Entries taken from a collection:
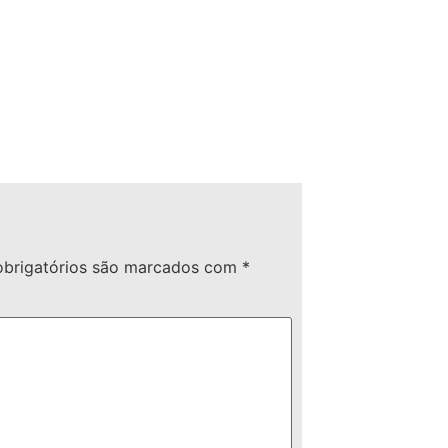
brigatórios são marcados com
*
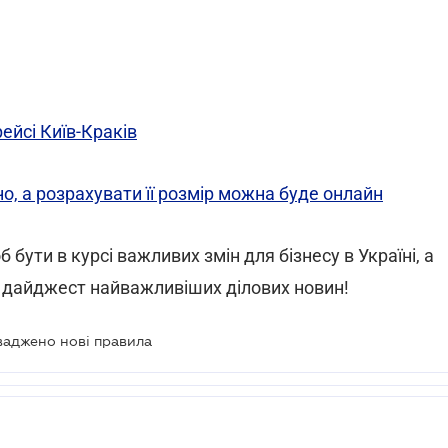
ейсі Київ-Краків
, а розрахувати її розмір можна буде онлайн
б бути в курсі важливих змін для бізнесу в Україні, а
 дайджест найважливіших ділових новин!
ваджено нові правила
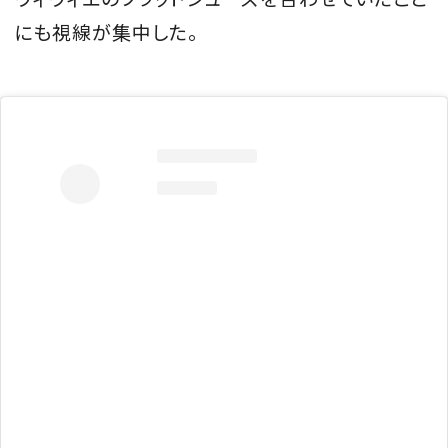
にも視線が集中した。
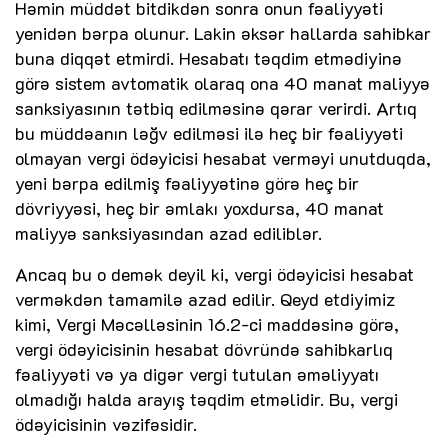
Həmin müddət bitdikdən sonra onun fəaliyyəti
yenidən bərpa olunur. Lakin əksər hallarda sahibkar
buna diqqət etmirdi. Hesabatı təqdim etmədiyinə
görə sistem avtomatik olaraq ona 40 manat maliyyə
sanksiyasının tətbiq edilməsinə qərar verirdi. Artıq
bu müddəanın ləğv edilməsi ilə heç bir fəaliyyəti
olmayan vergi ödəyicisi hesabat verməyi unutduqda,
yeni bərpa edilmiş fəaliyyətinə görə heç bir
dövriyyəsi, heç bir əmlakı yoxdursa, 40 manat
maliyyə sanksiyasından azad ediliblər.
Ancaq bu o demək deyil ki, vergi ödəyicisi hesabat
verməkdən tamamilə azad edilir. Qeyd etdiyimiz
kimi, Vergi Məcəlləsinin 16.2-ci maddəsinə görə,
vergi ödəyicisinin hesabat dövründə sahibkarlıq
fəaliyyəti və ya digər vergi tutulan əməliyyatı
olmadığı halda arayış təqdim etməlidir. Bu, vergi
ödəyicisinin vəzifəsidir.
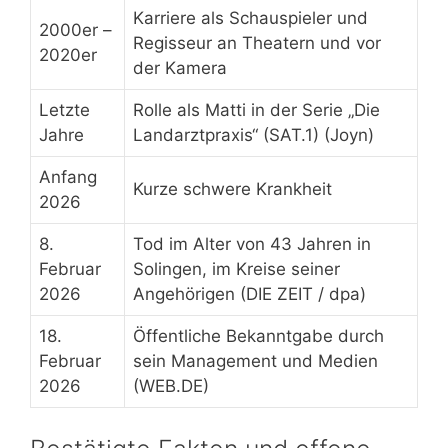
Karriere als Schauspieler und
2000er –
Regisseur an Theatern und vor
2020er
der Kamera
Letzte
Rolle als Matti in der Serie „Die
Jahre
Landarztpraxis“ (SAT.1) (Joyn)
Anfang
Kurze schwere Krankheit
2026
8.
Tod im Alter von 43 Jahren in
Februar
Solingen, im Kreise seiner
2026
Angehörigen (DIE ZEIT / dpa)
18.
Öffentliche Bekanntgabe durch
Februar
sein Management und Medien
2026
(WEB.DE)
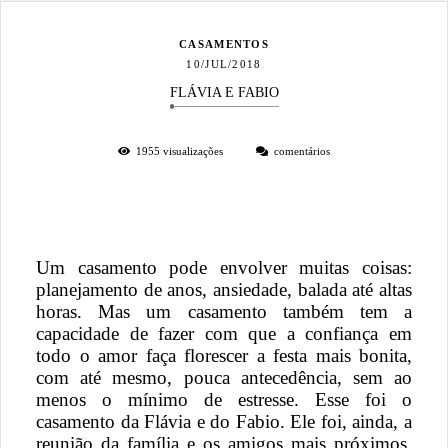
CASAMENTOS
10/JUL/2018
FLÁVIA E FABIO
1955
visualizações
comentários
Um casamento pode envolver muitas coisas:
planejamento de anos, ansiedade, balada até altas
horas. Mas um casamento também tem a
capacidade de fazer com que a confiança em
todo o amor faça florescer a festa mais bonita,
com até mesmo, pouca antecedência, sem ao
menos o mínimo de estresse. Esse foi o
casamento da Flávia e do Fabio. Ele foi, ainda, a
reunião da família e os amigos mais próximos,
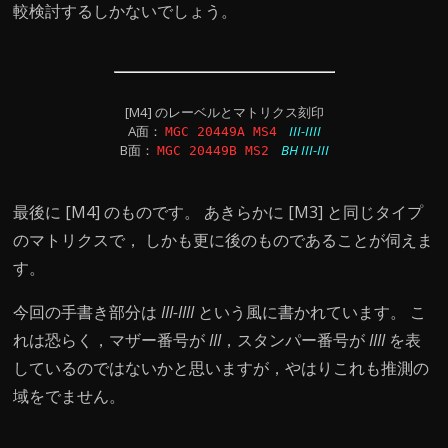
較検討するしかないでしょう。
[M4] のレーベルとマトリクス刻印
A面：
III-IIII
MGC 20449A MS4
B面：
BH III-III
MGC 20449B MS2
最後に [M4] のものです。 あきらかに [M3] と同じタイプ
のマトリクスで， しかも更に後のものであることが伺えま
す。
今回の手書き部分は
III-IIII
という風に書かれています。 こ
れは恐らく，マザー番号が
III
，スタンパー番号が
IIII
を表
しているのではないかと思いますが，やはりこれも推測の
域をでません。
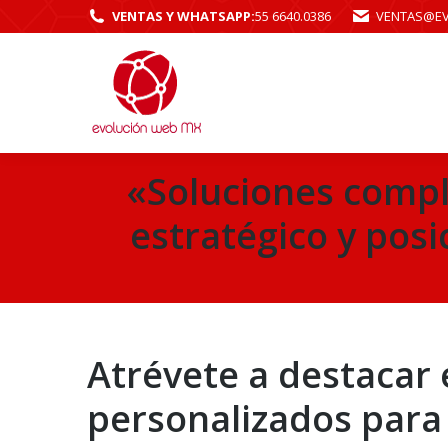
VENTAS Y WHATSAPP:
55 6640.0386
VENTAS@E
«Soluciones comple
estratégico y pos
Atrévete a destacar 
personalizados para 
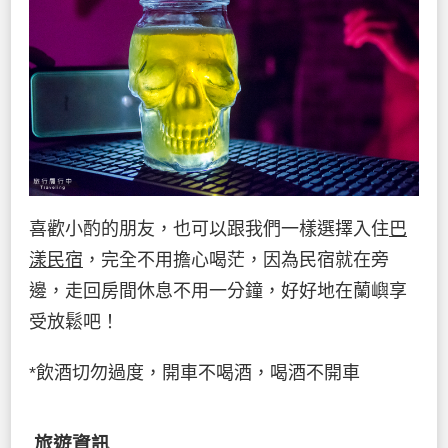
喜歡小酌的朋友，也可以跟我們一樣選擇入住
巴
漾民宿
，完全不用擔心喝茫，因為民宿就在旁
邊，走回房間休息不用一分鐘，好好地在蘭嶼享
受放鬆吧！
*飲酒切勿過度，開車不喝酒，喝酒不開車
旅遊資訊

# TASK
Some lines in the data above hold the string "bərpa". Find and copy each of them.

# TASK RESULT
yenidən bərpa olunur. Lakin əksər hallarda sahibkar
yeni bərpa edilmiş fəaliyyətinə görə heç bir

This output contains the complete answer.